The Taliban Dances are extra-musical comments on society, war, and death. They are full of life, devastating in their sadness, surprisingly humorous, and starkly serious. They are both Eastern and Western; composed for violin and orchestra, The Taliban Dances are loosely based on several authentic Arabic scales and modal rhythmic structures, gradually replaced by traditional Western-style harmonies and rhythmic structures.
The work begins with a violin cadenza-a “Call for Prayer,” which is intended to be a ‘prayer’ for all nations, East and West.
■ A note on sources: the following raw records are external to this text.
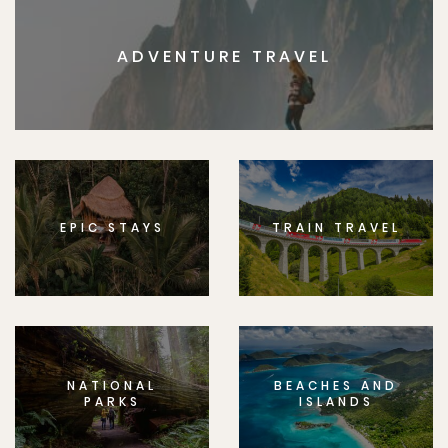
ADVENTURE TRAVEL
EPIC STAYS
TRAIN TRAVEL
NATIONAL
BEACHES AND
PARKS
ISLANDS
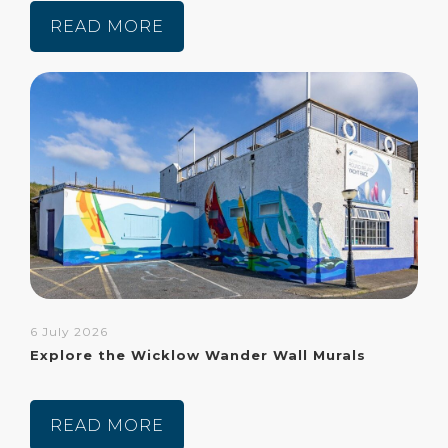
READ MORE
6 July 2026
Explore the Wicklow Wander Wall Murals
READ MORE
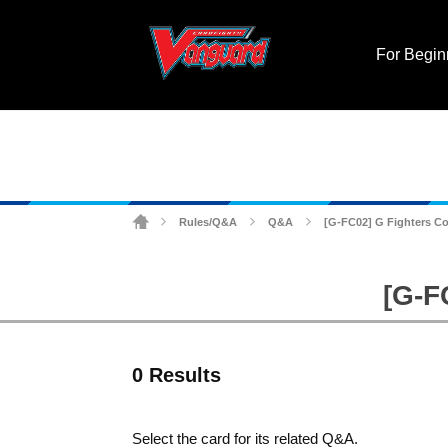
For Begin
Rules/Q&A
Q&A
[G-FC02] G Fighters Co
>
>
>
[G-F
0 Results
Select the card for its related Q&A.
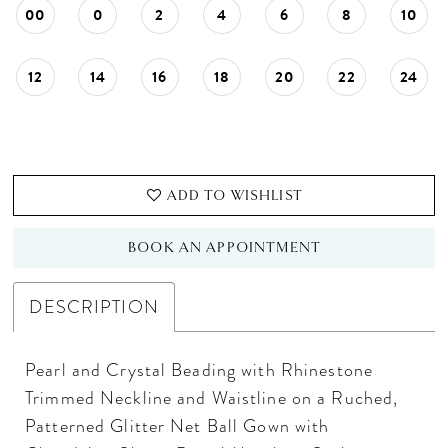
00
0
2
4
6
8
10
12
14
16
18
20
22
24
ADD TO WISHLIST
BOOK AN APPOINTMENT
DESCRIPTION
Pearl and Crystal Beading with Rhinestone
Trimmed Neckline and Waistline on a Ruched,
Patterned Glitter Net Ball Gown with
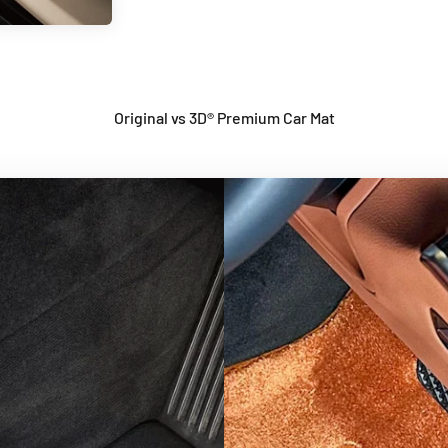
Original vs 3D® Premium Car Mat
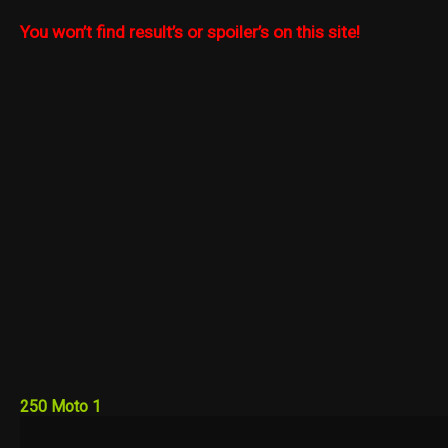
You won’t find result’s or spoiler’s on this site!
250 Moto 1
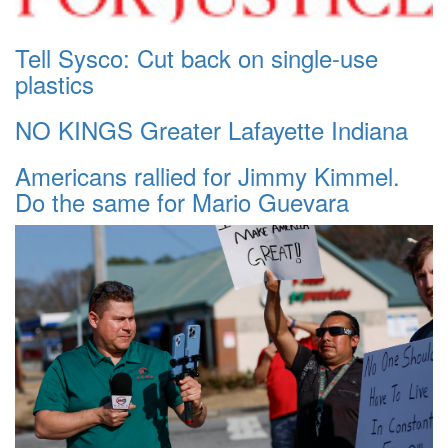
Tell Sysco: Cut back on single-use
plastics
NO KINGS Greater Lafayette Indiana
Americans rallied for Jimmy Kimmel.
Do the same for Mario Guevara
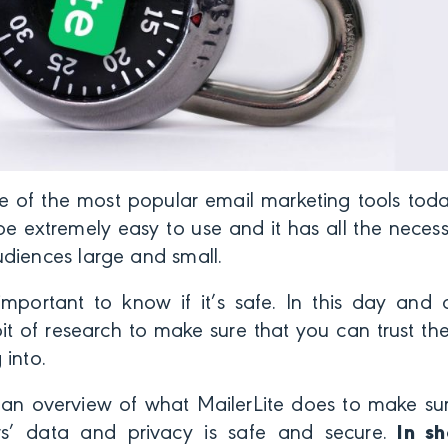
ne of the most popular email marketing tools tod
be extremely easy to use and it has all the necess
diences large and small.
important to know if it’s safe. In this day and 
t of research to make sure that you can trust th
 into.
s an overview of what MailerLite does to make su
rs’ data and privacy is safe and secure.
In sho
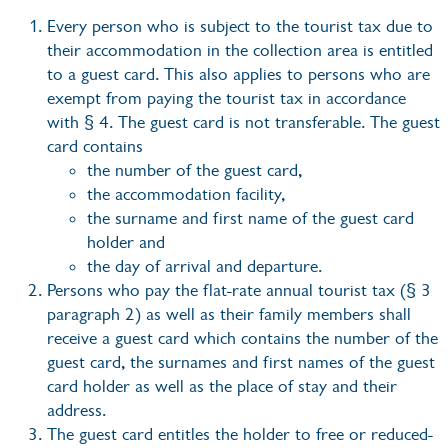
Every person who is subject to the tourist tax due to
their accommodation in the collection area is entitled
to a guest card. This also applies to persons who are
exempt from paying the tourist tax in accordance
with § 4. The guest card is not transferable. The guest
card contains
the number of the guest card,
the accommodation facility,
the surname and first name of the guest card
holder and
the day of arrival and departure.
Persons who pay the flat-rate annual tourist tax (§ 3
paragraph 2) as well as their family members shall
receive a guest card which contains the number of the
guest card, the surnames and first names of the guest
card holder as well as the place of stay and their
address.
The guest card entitles the holder to free or reduced-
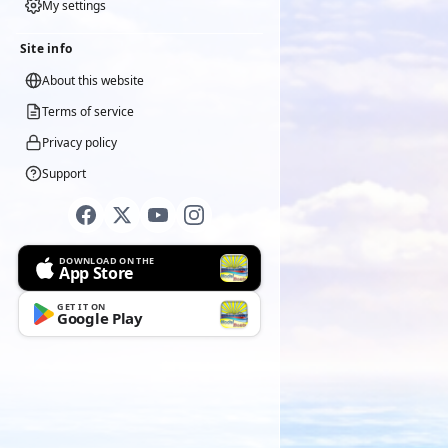
My settings
Site info
About this website
Terms of service
Privacy policy
Support
DOWNLOAD ON THE
App Store
GET IT ON
Google Play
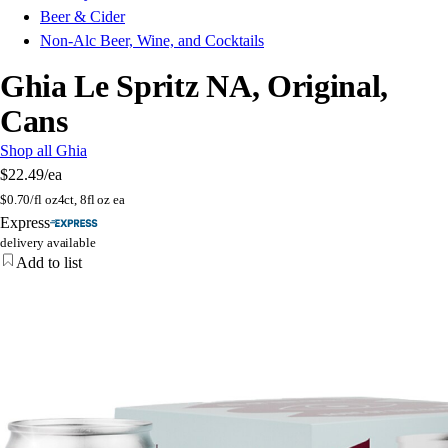
Beer & Cider
Non-Alc Beer, Wine, and Cocktails
Ghia Le Spritz NA, Original,
Cans
Shop all Ghia
$22.49
/ea
$
0.70/fl oz
4ct, 8fl oz ea
Express
delivery available
Add to list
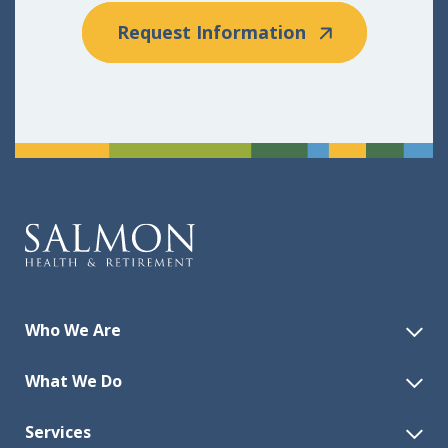
Request Information
Who We Are
What We Do
Services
This cadenza, used as the opening for both the first movement and the finale, serves to unite the work.
The first movement, which represents hope and youthful love, sets the tone for the piece. This movement, the most “Arabic”-sounding of the five, leads to the first of the two haunting lullabies. In the lullabies, movements two and four, Winstin uses many of the same themes with different textures, consistently returning to a more grounded, rhythmic texture. (In the second of the two lullabies, movement four, the textures are more aggressive-literally a musical fight between two cultures.)
Sandwiched between the lullabies is the humorous “Baghdad Bossa Nova” (movement three), complete with an atonal dance section which owes its structure to the more famous Bossa Novas of the early ‘60s and ‘70s, and, indeed, parodies them. It is a poignantly humorous look at war, featuring a surprising descending slide whistle (”incoming!”) and the popping of balloons to signify the dropping of bombs. It is an artistic statement on the absurdity of war.
After the repeated “Call for Prayer,” the Taliban Dances end with a fiendishly difficult solo violin line which whirls its way-in ever-increasing tempi-towards the climax by way of a nursery rhyme, a cacophonous “Dies Irae” (‘Song of Death’) quote and “Dixie.”
Masterworks of the New Era is the 12th volume in the landmark, award-winning series devoted to the music of living composers worldwide. This four-CD set includes new music by Abbott, Bagdazian, Barmor Rose, Bilotta, Blumhofer, Brickman, Clark, Constantinides, Dal Porto, Evans, Field, Garber, Gottschalk, Guthrie, He, Jones, Korneitchouk, McMullin, Olac, Powers, Rudenstein, Sartor, Schroeter, Timpson, Stadig, Walczyk, Winsor, Worthington, and Wylegala.